AEGIS — Ankorstore’s plaform authentication system

Jonathan Vuillemin
Ankorstore Tech Blog
11 min readMar 10, 2023

--

📘 Introduction

Ankorstore scaled up dramatically in late ’21 and ’22, resulting in a burgeoning of teams, projects, and features.

To manage this growth from the platform’s perspective, we needed to consider solutions to avoid incurring obvious and expensive technical debt.

Specifically, one such example was authentication: we needed to avoid building, maintaining, and integrating several authentication systems for our different services.

Thus, the AEGIS project was born with the idea of creating a common, unified, and easy-to-use platform authentication system.

You can find more information about AEGIS naming origins on Wikipedia.

⚙️ Technical overview

Before diving into the technical details of AEGIS, let’s review some of the core concepts to help with our foundational understanding.

☁️ Cloud native

AEGIS has been made with (and for) cloud-native technologies.

It was built:

  • mainly using Go
  • to operate on a Kubernetes cluster
  • to specifically work with an Envoy based service mesh (like Istio).

📦 Modular

AEGIS is not a typical monolithic API authentication gateway.

Instead, it is a collection of platform components, working together, including an auth proxy, an auth agent, an auth server, and a set of Envoy filters.

  • Auth proxy is the heart of AEGIS. It is a lightweight gRPC application written in Go, responsible for providing external processing to the Envoy ext-proc filter, which is applied to the Istio ingress gateway.
  • Auth agent is also a lightweight HTTP application written in Go. It offers shared authentication endpoints for web applications, and handles Oauth2 flows in their behalf.
  • Auth server is an HTTP application written in PHP. It serves internal and external OAuth2 flows, and exposes JSON Web Key Set (JWKS) endpoints.

🚀 Performances / scalability

AEGIS was designed to be fast, resilient, and highly scalable.

  • Auth proxy is involved in every request made to the platform (applied at ingress gateway level). As it is a stateless Go application, it is very resilient and scalable, allowing quick reactions to network traffic peaks.
  • Auth agent is involved in authentication state changes (e.g. going from guest to user).

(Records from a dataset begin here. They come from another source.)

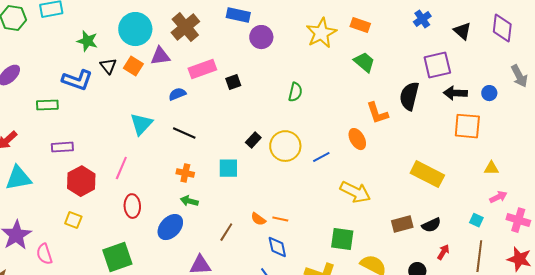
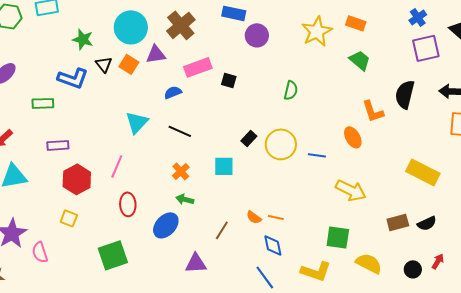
purple square: (437, 65) -> (426, 48), moved
black square: (233, 82) -> (229, 80), turned 35
blue line: (321, 157) -> (317, 155), turned 36
orange cross: (185, 173) -> (181, 171), turned 36
red arrow: (443, 252) -> (438, 261), moved

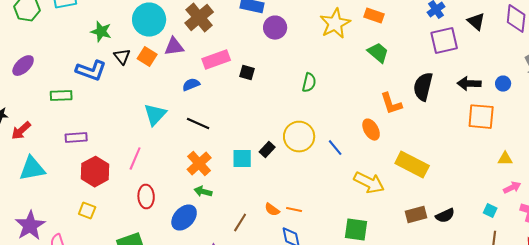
black rectangle: (249, 138) -> (267, 150), moved
blue line: (317, 155) -> (335, 148), turned 42
orange cross: (181, 171) -> (199, 164), size x1.4
yellow rectangle: (423, 172) -> (412, 165), moved

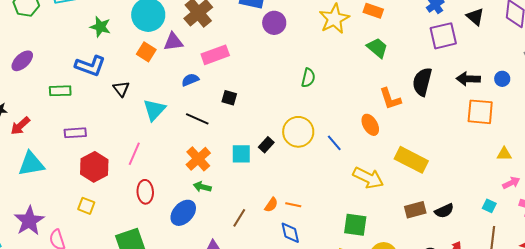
black triangle: (122, 57) -> (121, 89), moved
black square: (247, 73) -> (229, 98), moved
orange semicircle: (272, 210) -> (271, 205), turned -91

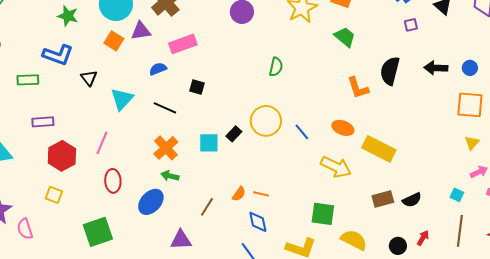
purple square: (443, 36) -> (411, 25), size x0.5
orange square: (480, 112) -> (470, 105), moved
orange ellipse: (370, 125) -> (343, 128), moved, turned -40
yellow triangle: (504, 154) -> (472, 143), turned -49

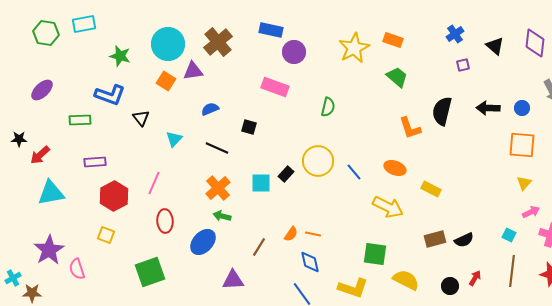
pink rectangle: (183, 44) -> (275, 87), moved, turned 40
cyan triangle: (122, 99) -> (174, 139), size x0.7
yellow rectangle: (379, 149) -> (431, 189), size x0.6

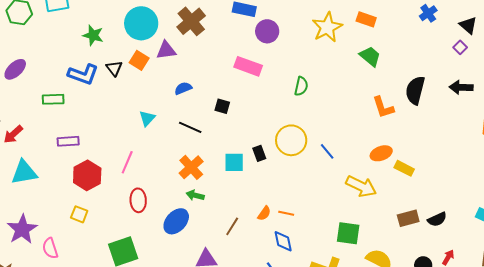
purple square: (463, 65) -> (460, 47), moved, turned -32
black triangle: (141, 118) -> (114, 68), moved
orange ellipse: (395, 168) -> (381, 153), moved, turned -40
black rectangle: (286, 174) -> (259, 153), turned -63

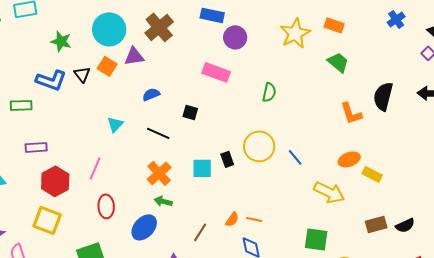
yellow square: (79, 214) -> (47, 220), size x1.6

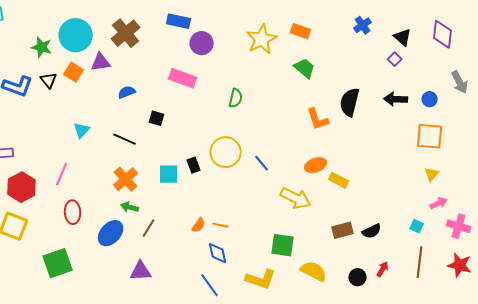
green star: (61, 41) -> (42, 47), moved
blue semicircle: (151, 94) -> (127, 92), moved
brown line: (200, 232) -> (149, 228), moved

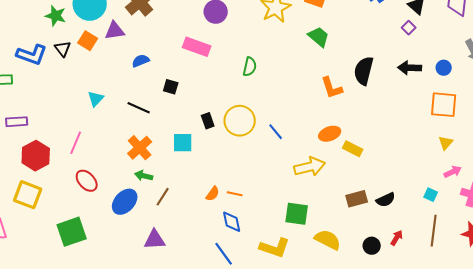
black rectangle: (194, 165) -> (208, 121), moved
yellow arrow: (296, 198) -> (310, 167), turned -40
red ellipse: (73, 212) -> (87, 181), turned -40

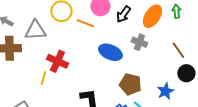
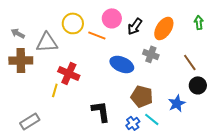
green arrow: (176, 11) -> (199, 22), moved

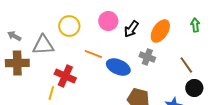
orange line: (97, 35) -> (93, 54), moved

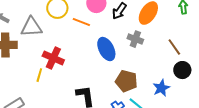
orange line: (93, 54) -> (81, 22), moved
blue ellipse: (118, 67) -> (106, 49), turned 40

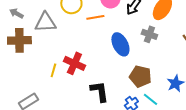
orange line: (81, 22) -> (95, 17), turned -30
red cross: (53, 58) -> (74, 63), moved

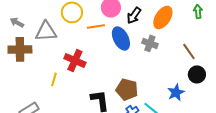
blue ellipse: (120, 44) -> (121, 38), moved
red cross: (74, 63) -> (75, 60), moved
brown pentagon: (140, 76) -> (127, 89), moved

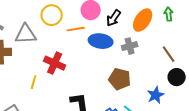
green arrow: (198, 11) -> (169, 14), moved
blue ellipse: (121, 38) -> (101, 41), turned -55
gray cross: (150, 43) -> (130, 46), turned -35
brown pentagon: (127, 89) -> (120, 79), moved

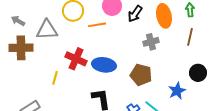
orange ellipse: (143, 20) -> (164, 16), turned -45
blue ellipse: (101, 41) -> (104, 65), moved
brown line: (169, 54) -> (190, 37), moved, turned 48

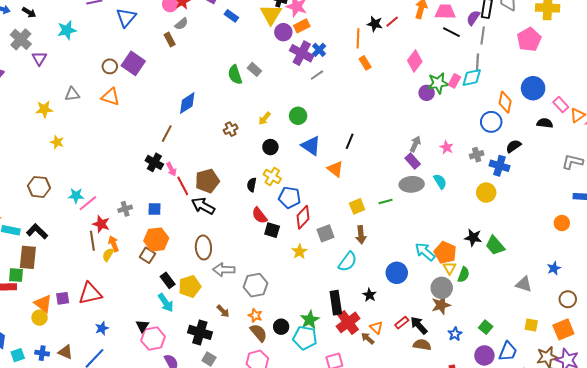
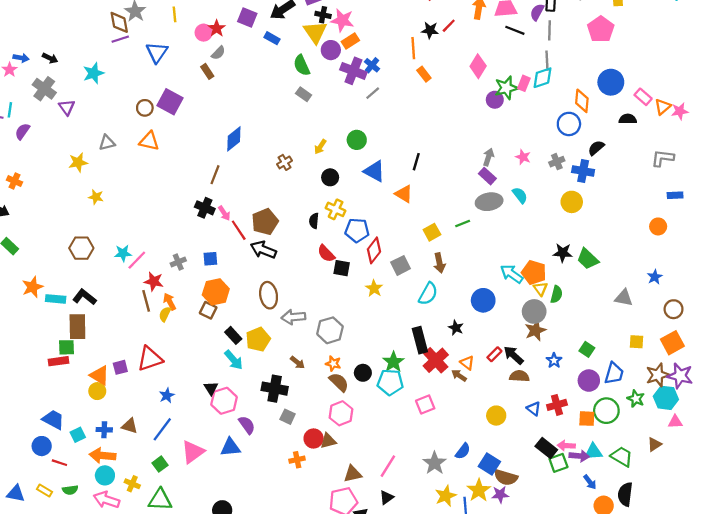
green semicircle: (235, 75) -> (302, 65), moved

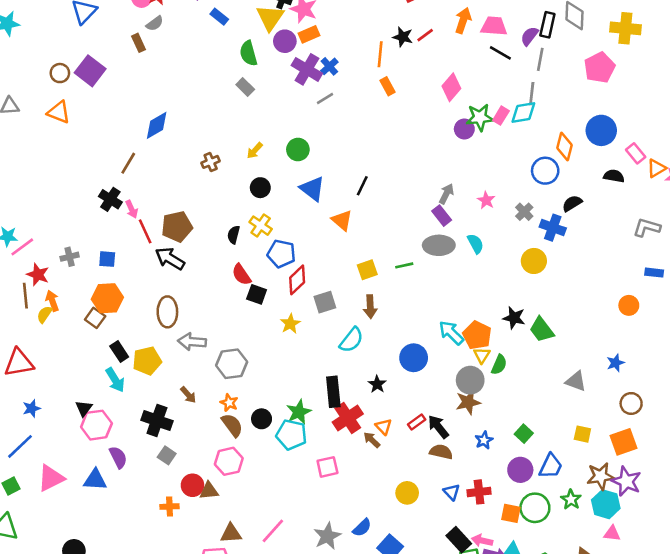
gray cross: (557, 162) -> (524, 212), turned -32

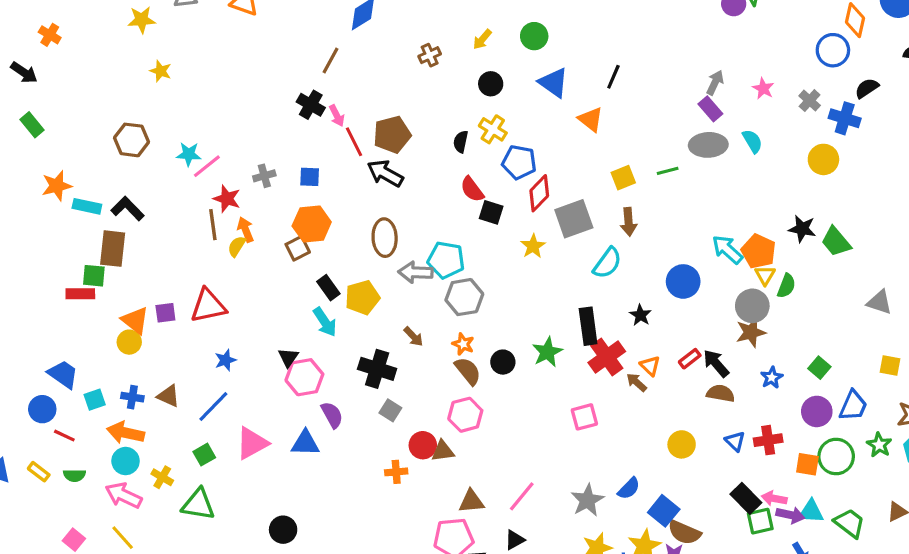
gray square: (325, 302) -> (574, 219), size x1.4
brown square: (95, 318) -> (298, 248), turned 30
cyan pentagon: (291, 435) -> (446, 260), moved

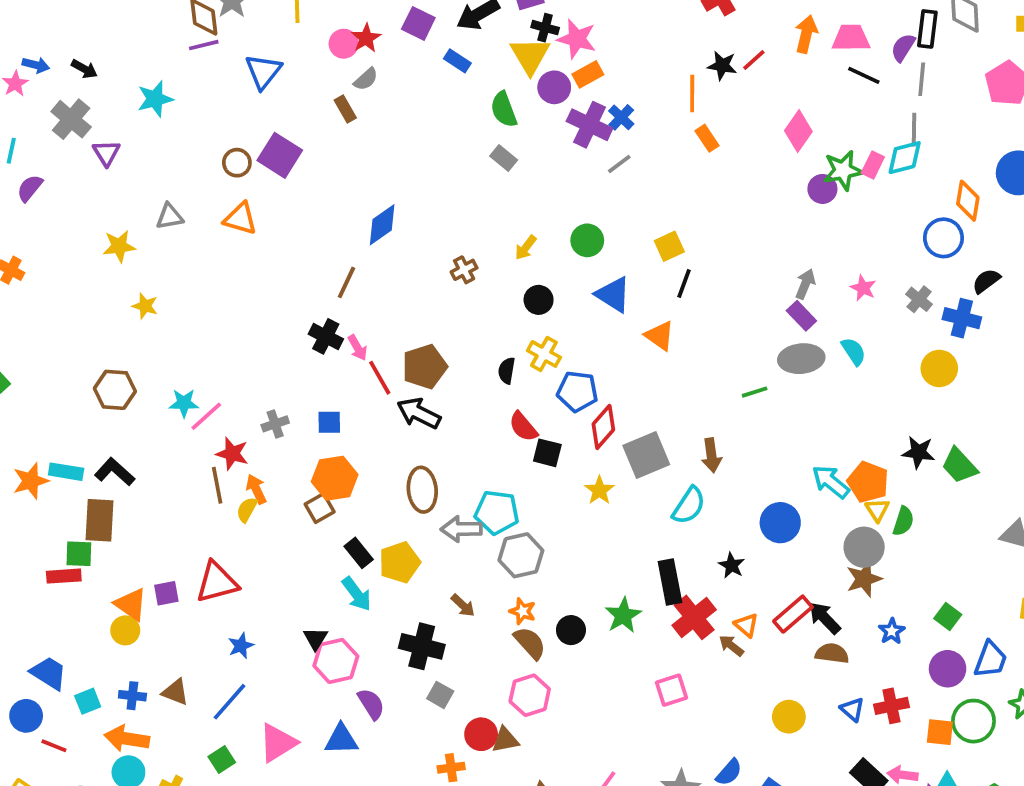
yellow square: (623, 178) -> (669, 246), moved
orange star: (57, 186) -> (31, 481), moved
red rectangle: (690, 359) -> (793, 614), size x1.5

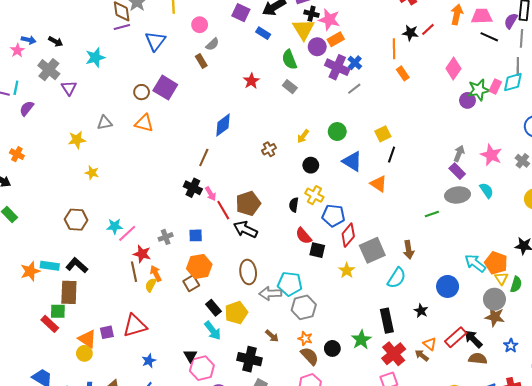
red star: (366, 38) -> (251, 81), moved
pink star: (863, 288) -> (491, 155), size x1.5
red rectangle: (64, 576) -> (50, 324), turned 48
brown star: (864, 579) -> (495, 317), turned 30
red cross: (694, 617) -> (394, 354), moved

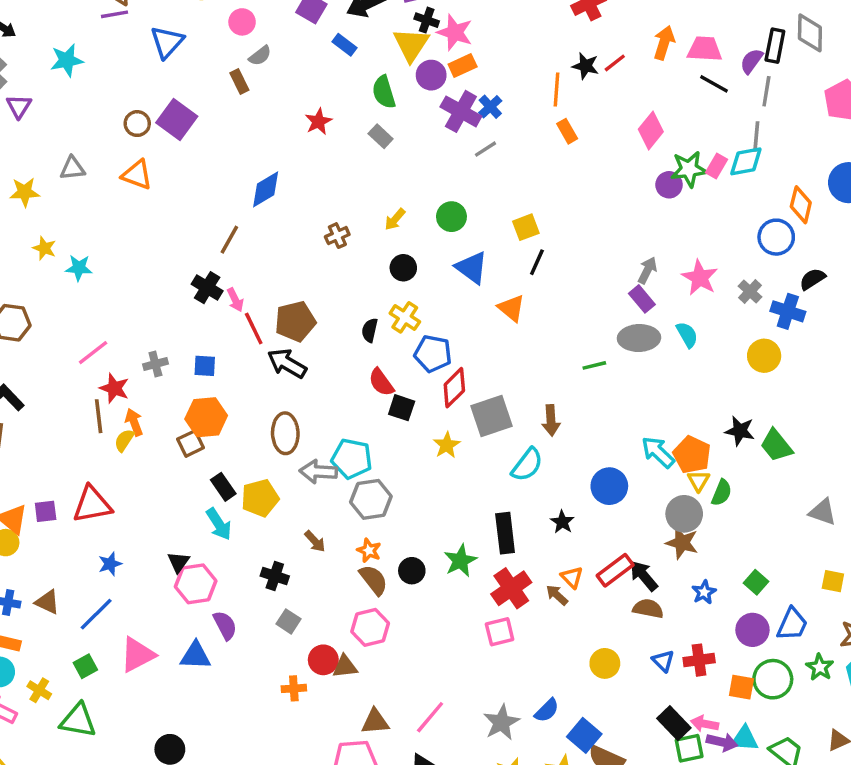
cyan star: (115, 226) -> (79, 268), moved
black cross: (249, 359) -> (275, 576), size x0.7

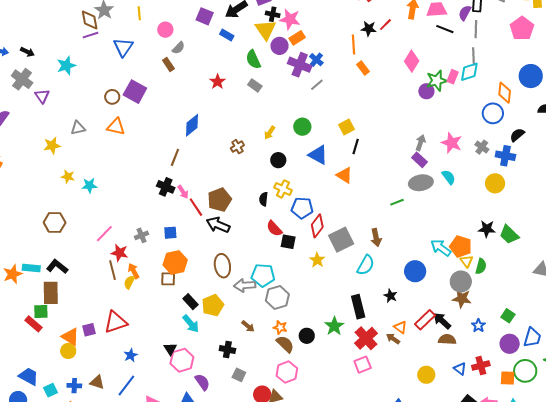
brown square: (191, 443) -> (168, 279), turned 35

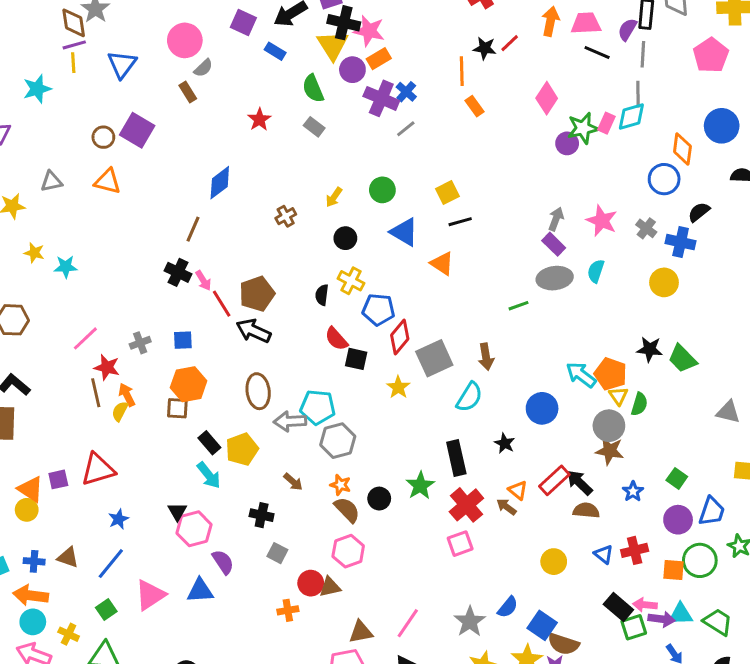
yellow line: (139, 13) -> (73, 63), moved
black cross: (273, 14) -> (344, 23), size x1.5
pink circle: (165, 30) -> (185, 40), size x1.5
black line: (356, 147) -> (460, 222), turned 56
cyan semicircle: (449, 177) -> (596, 271), turned -126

This component is also built with Go for the same reasons.
  • Auth server is built with PHP, but boosted by Roadrunner.

🧪 Advanced Istio / Envoy usage

AEGIS uses one of the most compelling features of an Envoy-based service mesh: the ability to intercept and modify traffic.

This approach enables common logic, such as authentication, to be offloaded from the applications, and to be handled and shared at the platform level through the Envoy listeners / filters mechanism.

Envoy JWT authn filter

The Envoy JWT authn filter is particularly useful for offloading JWT authentication logic from backend applications when placed on Istio proxy sidecars (Envoy).

  • 1 — The client performs OAuth2 flow against an authorization server to obtain an access token (JWT)
  • 2 — The client performs a call to a protected application endpoint by providing the JWT (authorization header)
  • 3 — The application’s proxy sidecar (Envoy) intercepts the request and validates the JWT against the JWKS fetched and cached from the auth server, as well as additional configured criteria (issuer, audience, etc.) If the validation fails, the proxy immediately sends a 401 response to the client, without making a call to the application. Otherwise, the request, along with the validated JWT, is propagated to the application container.

Envoy ext-proc filter

The Envoy ext-proc filter can be particularly handy when placed at the Istio ingress gateway (Envoy) level. It allows delegation of request and response mutations to an external gRPC server (also known as an external processor).

This filter uses a bidirectional (BiDi) gRPC connection, in which Envoy (acting as gRPC client) streams request/response parts (headers, body, trailers) to the external processor (gRPC server).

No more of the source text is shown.